The input section start
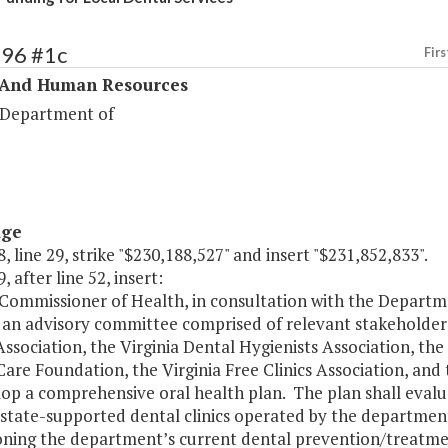
296 #1c
Firs
 And Human Resources
 Department of
age
, line 29, strike "$230,188,527" and insert "$231,852,833".
, after line 52, insert:
Commissioner of Health, in consultation with the Departme
 an advisory committee comprised of relevant stakeholders
ssociation, the Virginia Dental Hygienists Association, the 
are Foundation, the Virginia Free Clinics Association, an
op a comprehensive oral health plan. The plan shall evaluat
state-supported dental clinics operated by the department. 
ioning the department’s current dental prevention/treatm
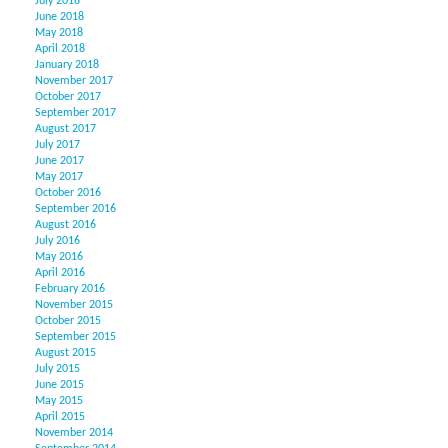
July 2018
June 2018
May 2018
April 2018
January 2018
November 2017
October 2017
September 2017
August 2017
July 2017
June 2017
May 2017
October 2016
September 2016
August 2016
July 2016
May 2016
April 2016
February 2016
November 2015
October 2015
September 2015
August 2015
July 2015
June 2015
May 2015
April 2015
November 2014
The input section end
## What to produce
The records above must be output exactly, except for their pictures.

## Worked solution
296 #1c
Firs
 And Human Resources
 Department of
age
, line 29, strike "$230,188,527" and insert "$231,852,833".
, after line 52, insert:
Commissioner of Health, in consultation with the Departme
 an advisory committee comprised of relevant stakeholders
ssociation, the Virginia Dental Hygienists Association, the 
are Foundation, the Virginia Free Clinics Association, an
op a comprehensive oral health plan. The plan shall evaluat
state-supported dental clinics operated by the department. 
ioning the department’s current dental prevention/treatm
July 2018
June 2018
May 2018
April 2018
January 2018
November 2017
October 2017
September 2017
August 2017
July 2017
June 2017
May 2017
October 2016
September 2016
August 2016
July 2016
May 2016
April 2016
February 2016
November 2015
October 2015
September 2015
August 2015
July 2015
June 2015
May 2015
April 2015
November 2014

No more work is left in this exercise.